Outra história interessante e que merece ser contada a fim de estimular outros produtores rurais, e que serve perfeitamente para avaliarmos essa questão dos manuais, se deu com um conhecido produtor rural, que cultiva arroz nos municípios de Rio Grande e Santa Vitória do Palmar no Rio Grande do Sul. Esse orizicultor, na ânsia de reduzir o volume de avarias que suas máquinas sofriam durante a safra, na tentativa de reduzir as quantidades de sementes, fertilizantes e defensivos que eram gastos, durante o inverno do ano de 1996 (ou 1997, não me recordo bem!), entrou em contato com a indústria da qual ele possuía quase que 100% de suas máquinas e solicitou que a mesma ministrasse a seus operadores diversos cursos de treinamento (manutenção, operação, etc.), lá dentro de sua propriedade, no ambiente e com as máquinas de trabalho de seus funcionários. Foi atendido.

Não satisfeito, solicitou a professores da Universidade Federal de Pelotas e a pesquisadores da Embrapa Clima Temperado que também realizassem com seus funcionários um treinamento onde os mesmos valorizassem aspectos inerentes a desperdício e como reduzi-lo.

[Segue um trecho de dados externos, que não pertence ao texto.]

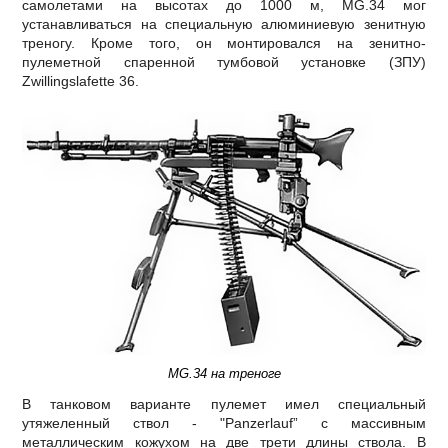
самолетами на высотах до 1000 м, МG.34 мог
устанавливаться на специальную алюминиевую зенитную
треногу. Кроме того, он монтировался на зенитно-
пулеметной спаренной тумбовой установке (ЗПУ)
Zwillingslafette 36.
MG.34 на треноге
В танковом варианте пулемет имел специальный
утяжеленный ствол - "Panzerlauf” с массивным
металлическим кожухом на две трети длины ствола. В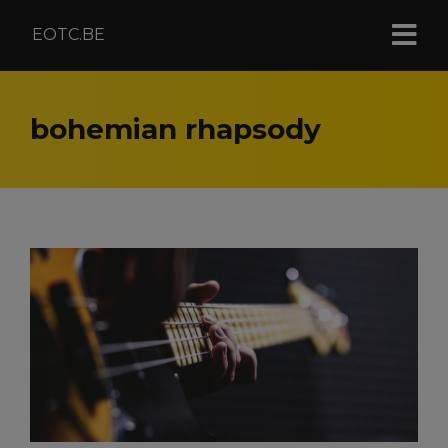
EOTC.BE
bohemian rhapsody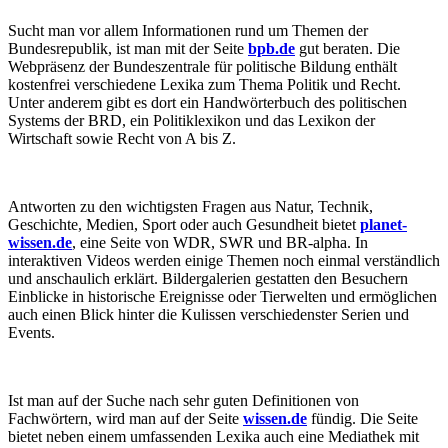
Sucht man vor allem Informationen rund um Themen der
Bundesrepublik, ist man mit der Seite
bpb.de
gut beraten. Die
Webpräsenz der Bundeszentrale für politische Bildung enthält
kostenfrei verschiedene Lexika zum Thema Politik und Recht.
Unter anderem gibt es dort ein Handwörterbuch des politischen
Systems der BRD, ein Politiklexikon und das Lexikon der
Wirtschaft sowie Recht von A bis Z.
Antworten zu den wichtigsten Fragen aus Natur, Technik,
Geschichte, Medien, Sport oder auch Gesundheit bietet
planet-
wissen.de
, eine Seite von WDR, SWR und BR-alpha. In
interaktiven Videos werden einige Themen noch einmal verständlich
und anschaulich erklärt. Bildergalerien gestatten den Besuchern
Einblicke in historische Ereignisse oder Tierwelten und ermöglichen
auch einen Blick hinter die Kulissen verschiedenster Serien und
Events.
Ist man auf der Suche nach sehr guten Definitionen von
Fachwörtern, wird man auf der Seite
wissen.de
fündig. Die Seite
bietet neben einem umfassenden Lexika auch eine Mediathek mit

Temos certeza de que aquela safra esse produtor jamais esquecerá, como aliás, nós também não conseguimos esquecer, pois, embora não tenhamos os números na memória, lembramos que, comparando com o ano anterior, o número de máquinas paradas por danificação foi menor, o volume de sementes, fertilizantes e defensivos gastos também, a produtividade foi mantida e a produção aumentou, comprovando que: é preciso encarar capacitação e desenvolvimento de pessoas como investimento e não gasto, e que, quando as pessoas que trabalham com máquinas agrícolas entendem o que os projetistas queriam dizer, sem dúvida, as coisas andam muito melhor.

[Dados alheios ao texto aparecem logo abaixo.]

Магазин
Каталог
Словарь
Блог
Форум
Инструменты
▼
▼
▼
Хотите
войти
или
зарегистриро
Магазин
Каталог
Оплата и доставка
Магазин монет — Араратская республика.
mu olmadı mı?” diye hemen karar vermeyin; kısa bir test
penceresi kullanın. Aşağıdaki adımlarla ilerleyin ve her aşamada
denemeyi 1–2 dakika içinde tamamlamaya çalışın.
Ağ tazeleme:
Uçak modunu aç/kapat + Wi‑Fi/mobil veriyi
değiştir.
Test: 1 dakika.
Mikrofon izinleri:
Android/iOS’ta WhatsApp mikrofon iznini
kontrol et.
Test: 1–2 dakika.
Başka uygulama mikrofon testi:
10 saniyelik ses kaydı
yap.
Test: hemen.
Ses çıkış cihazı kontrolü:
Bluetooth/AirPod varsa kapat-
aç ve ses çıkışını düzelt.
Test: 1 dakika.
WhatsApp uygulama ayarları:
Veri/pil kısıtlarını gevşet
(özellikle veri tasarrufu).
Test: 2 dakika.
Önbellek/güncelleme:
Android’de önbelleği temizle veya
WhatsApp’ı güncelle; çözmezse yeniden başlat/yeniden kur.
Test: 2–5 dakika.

Essas histórias, talvez sejam os caminhos que devamos trilhar para iniciarmos um processo de aproximação das linguagens de quem escreve os manuais e de quem as usa e lhes dá manutenção, se efetivamente quisermos reduzir custos, insumos e perda de tempo e aumentarmos qualidade, quantidade, confiabilidade e segurança na utilização de máquinas na agropecuária brasileira.